Taking off where I left you in my previous post, we headed to Ki monastery for a day trip, after our little hike to the Buddha statue at Rangrik. Our itinerary included heading to Kibber from Ki and calling it a day.
The Ki (Also spelled Key, Kee or Kye) monastery is one of the main attractions of Spiti Valley. It is 16 Kms away, across the river from Rangrik, and 15 Kms away from Kaza. We decided to get off our vehicle and walk the last kilometer because we couldn’t get enough of the landscape. It is an isolated unique fort-monastery rested on a mountain-top. After being built in the 11th century, it has survived a turbulent history of repeated attacks by invaders, apart from fire and earthquake. It has been built several times, which is evident in many parts of the three-tiered structure. Tangyur, a fascinating room full of murals, upholds many images of Lord Buddha in diverse meditative postures. The entire monastery is surrounded by endless snowcapped mountains and deep valleys.
Ki Monastery as we approached it (to the left, perched on a peak)
Rock mural near the entrance of Ki Monastery
A Chorten in the Ki Monastery complex
Entry to the Ki Shrine
We walked (rather trekked) around the monastery, moving between the flat-topped houses. While I was slowly scrambling about, a monk patiently waited for me to pass as he carried a large pot of food. Not only did he help me get to my destination but also invited me and my partner for lunch. Like any other polite guest, we didn’t want to trouble him and turned down his offer, but he insisted and compelled us to go to his house. He was aware that it was past lunch time and there wasn’t any restaurant or eat-outs around. The unpretentious simple meal served with so much love and hospitality allowed us to take a peek at his benevolent way of life. I was touched! Having spent a few hours at this monastery, I think I got much more than I had hoped for.
A trainee monk playing in the monastery complex
View from Ki Monastery
View from Ki Monastery
Before heading to Kibber (our final destination for the day) we took a long diversion to Gette Village, 14 Kms away from Key monastery. Passing through some outlandish outlooks we reached the small village, more than 4000 meters above sea level. There are only a handful of families living here and this village is rich in limestone. It is a sedimentary rock formed over years of accumulation of skeletons of marine organisms like shells and corals. These yellowish brittle stones spread across large areas in longitudinal bands, demarcated from the rest of the brown mountains, speak tons about the history of these colossal structures.
On the way to Gette Village (Skull of a Himalayan Ibex, probably a sacrificial ritual?)
Bands of white Limestone in Gette Village
View from Gette
On the way back from Gette
We reached the village of Kibber, situated at an altitude of 4200 mtrs. The easiest way to get here is from Key Monastery which is 7 Kms away. A heap of boxy houses is what catches your eye as soon as you enter the village. There were probably more than 50-60 houses built in the same Tibetan architectural style but with stones and bricks as opposed to mud that was used in the other villages. The village only has a monastery to offer to tourists but there’s much more a true traveler could do here. The village is surrounded by absolute pastoral muse.
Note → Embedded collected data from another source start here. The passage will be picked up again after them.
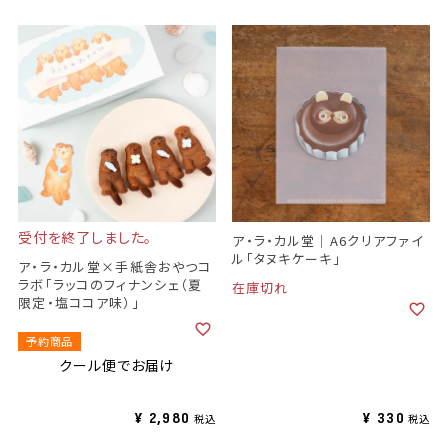
受付を終了しました。
ア・ラ・カル堂｜A6クリアファイ
ル「タヌキケーキ」
ア・ラ・カル堂×手紙舎おやつコ
ラボ「ラッコのフィナンシェ（夏
在庫切れ
限定・塩ココア味）」
予約商品
クール便でお届け
¥
2,980
¥
330
税込
税込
Kibber Village (love the tusker’s tail on the signboard!)
We stopped at the first eatery to have lunch. A small modest place, serving Indian and Tibetan food. Some fossils (found commonly around Spiti Valley) were displayed on deep wall ledges beside our table for the visitors to admire. We headed to our homestay that was rested at the far corner of the village. I was familiar with the concept of homestays but was experiencing it for the first time. And I was glad it was in this enticing commonage! As soon as we entered our interim dwelling, our host came rushing to us offering us tea and nibbles. It was a traditional Tibetan three-tiered home with a rickety wooden staircase below a low lying ceiling connecting the first and second floors. The dining room was on the ground floor framed with low rectangular wooden table tops on 3 sides, with bright colorful curtains hanging above the windows and large pillars projecting out of the ceiling. There were ornate floral decorations on the curtains and carpets. The kitchen was right beside the dining area. All their rooms had curtains instead of doors. The ground and first floor were extended to build rooms for guests which were lavish in comparison to the rest of the house, with even modern toilets and running hot water. The top floor had a dedicated prayer room where women and men assembled to chant mantras and light lamps around statues of Lord Budhha.
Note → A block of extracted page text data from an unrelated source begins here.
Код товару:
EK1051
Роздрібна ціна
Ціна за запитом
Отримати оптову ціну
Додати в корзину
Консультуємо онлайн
Fossils exhibited at an eatery in Kibber
Our evening was spent on a long walk behind the village with lush green fields that went on and on appearing to extend to infinity. It was a long road towards Chicham village. Our host at the homestay, Tenzing, warned us about staying out after it gets dark and suggested we took the bus on our way back that came to Kibber on that road. As we drifted along amidst the fields, we came across women working on the fields who tossed us a ‘Julley’ (greeting) every now and then. As the sun went down, rays gleamed on the golden mountains with dark daubs of clouds hovering above. We strolled for about 2-3 Kms through the tortuous roads passing a couple of Chortens, a few vehicles and endless mountains and gorges. We veered off the road to get on to a bridge that was visible to us. The bridge has recently become functional and leads to Chicham village.
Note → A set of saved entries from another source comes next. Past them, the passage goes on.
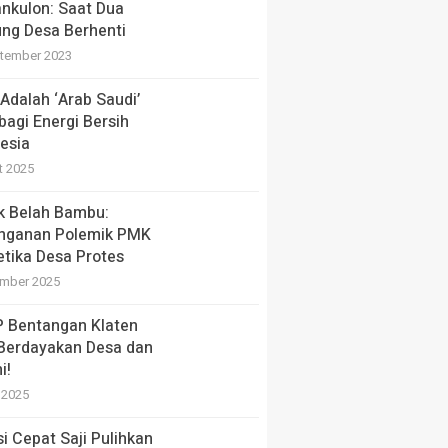
nkulon: Saat Dua
ng Desa Berhenti
tember 2023
Adalah ‘Arab Saudi’
bagi Energi Bersih
esia
t 2025
ik Belah Bambu:
nganan Polemik PMK
etika Desa Protes
mber 2025
 Bentangan Klaten
 Berdayakan Desa dan
i!
i 2025
si Cepat Saji Pulihkan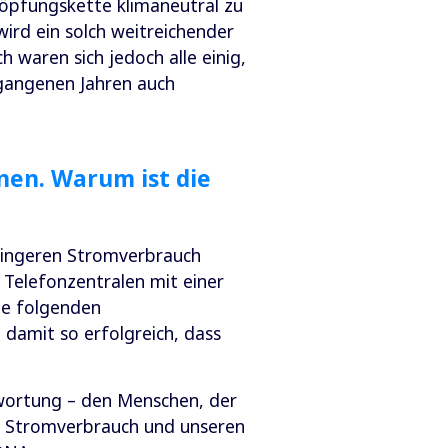
höpfungskette klimaneutral zu
 wird ein solch weitreichender
h waren sich jedoch alle einig,
rgangenen Jahren auch
onen. Warum ist die
eringeren Stromverbrauch
 Telefonzentralen mit einer
die folgenden
 damit so erfolgreich, dass
twortung – den Menschen, der
n Stromverbrauch und unseren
Walking on the road to Chicham from Kibber
Chicham Village visible on the far side
Chichum bridge & Chicham Village
As we were getting back from the bridge, the bus roared past us and we were too far to catch the driver’s attention. We missed the bus but it was still quite bright so we continued further straight along the previous path. We reached the end of the road that turned into a gravel path ending in gorges on either side. The depth of those gorges and the enormity of the mountains enlighten you of the infinitesimal space, we as people, occupy in the universe. There’s something about it that gets you pensive and peaceful. The per diem hassles of life suddenly seem so irrelevant. Being lost in thought, we suddenly remembered that we had to head back soon. We had walked another kilometer from the bridge. We turned back and increased our pace. Just as it got dark, we reached back. Our host welcomed us back with a cheerful demeanor. We spent the rest of the chilly night on the terrace, star gazing and I was pretty sure that most city dwellers don’t even know what they’re missing!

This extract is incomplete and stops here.